Sunday, February 11, 2007

Passing the Buck on Health Care

Editorial
The New York Times
February 12, 2007

President Bush’s new budget would extend the administration’s warped priorities deep into the realm of federally supported health care programs. The administration long ago sacrificed any meaningful domestic agenda to finance tax cuts for the wealthy and its reckless war in Iraq. The White House’s reckless determination to make the tax cuts permanent is now driving it to slash domestic spending in health and other vital programs.

Instead of trying to address the underlying problems of escalating health care costs, Mr. Bush’s strategy is to cut services or shift more of the bill to states, health care providers and individuals.

In the Medicare program, which covers health care for Americans aged 65 and over, the administration would find most of its savings by slowing the annual increase in reimbursements for services, forcing hospitals and other providers to absorb the burden. Given Medicare’s precarious financial straits, the package appears broadly acceptable.

The real outrage is that the administration has not proposed comparable reductions in the large overpayments — roughly 12 percent more per patient — made to private managed care plans that enroll Medicare beneficiaries. The budget would also phase out Medicare bad-debt payments, forcing hospitals to swallow beneficiaries’ unpaid bills.

The budget also looks to save money by eliminating inflation indexing so that as incomes rise, so would the number of people required to pay higher premiums. Although this is a sneaky way to raise premiums, it is hard to argue with the notion that better-off beneficiaries should pay more to help rescue a financially strained program.

What seems counterproductive is Mr. Bush’s plan to lower federal matching funds for Medicaid administration — forcing the states to find more of their own funds or sacrifice good management and oversight. More worrisome is his plan to cut back on state programs that insure the young.

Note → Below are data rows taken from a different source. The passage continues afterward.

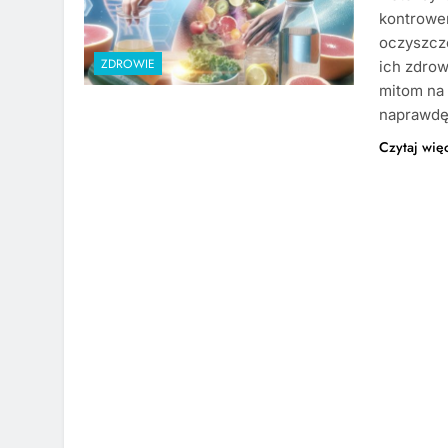
kontrower
oczyszcze
ZDROWIE
ich zdrow
mitom na 
naprawdę 
Czytaj wię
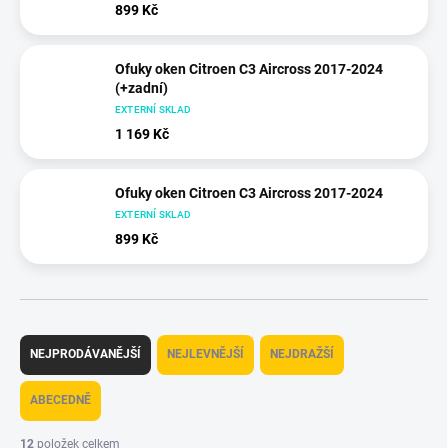
899 Kč
Ofuky oken Citroen C3 Aircross 2017-2024
(+zadní)
EXTERNÍ SKLAD
1 169 Kč
Ofuky oken Citroen C3 Aircross 2017-2024
EXTERNÍ SKLAD
899 Kč
Ř
a
NEJPRODÁVANĚJŠÍ
NEJLEVNĚJŠÍ
NEJDRAŽŠÍ
z
e
ABECEDNĚ
n
í
12
položek celkem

The most shortsighted restrictions would come in the highly acclaimed State Children’s Health Insurance Program, which uses federal matching funds to provide coverage for low- and moderate-income children who are not quite poor enough to qualify for Medicaid. The program has been enormously successful in reducing the number of uninsured children. Yet now the administration wants to reduce its matching rate and limit enrollment to children in households earning no more than twice the federal poverty level. That would undercut programs in 16 states that have expanded coverage to children above that level.

Although the administration’s budget would grant the children’s program a small $5 billion increase spread over five years, that’s less than half, and possibly only a third, of the amount needed just to maintain current enrollments and participation rates. This is too high a price to pay for more tax cuts and Mr. Bush’s ill-managed presidency.